Luigi Valadier — "Pair of five-light candelabra" (1774), public domain
Musonio Rufo, parole sue.
Nelle sue Lezioni (Lezione XXI), Musonio Rufo dichiara: «κρεῖττον ἑκουσίως κάμνειν ἢ ἀκουσίως» — «Meglio sopportare la fatica volontaria che quella forzata.» Ogni esilio lo ha reso più duro, non più amaro.
Perché scegliere la strada difficile?
Per gli stoici, il dolore arriva comunque. Musonio ci invita ad allenare la resilienza accogliendo un po’ di disagio ora—digiuno, freddo, fatica—così, quando il destino colpisce, sei già temprato. Il dolore che scegli tu difficilmente ti comanda.
Musonio ha resistito più degli imperatori.

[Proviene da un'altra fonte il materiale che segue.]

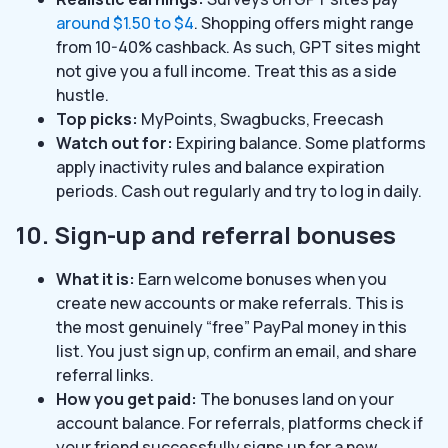
around $1.50 to $4
. Shopping offers might range
from 10-40% cashback. As such, GPT sites might
not give you a full income. Treat this as a side
hustle.
Top picks:
MyPoints, Swagbucks, Freecash
Watch out for:
Expiring balance. Some platforms
apply inactivity rules and balance expiration
periods. Cash out regularly and try to log in daily.
10. Sign-up and referral bonuses
What it is:
Earn welcome bonuses when you
create new accounts or make referrals. This is
the most genuinely “free” PayPal money in this
list. You just sign up, confirm an email, and share
referral links.
How you get paid:
The bonuses land on your
account balance. For referrals, platforms check if
your friend successfully signs up for a new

Fu esiliato più volte di quante case cambi un romano medio, ma le sue lezioni sono arrivate fino a noi. Ancora oggi, palestre e psicologi lo ripetono: ciò che affronti di tua volontà non ti possiede.
Per Musonio Rufo la vera forza sta nello scegliere qualche difficoltà—così, quando arriva la sofferenza, non ti spezza.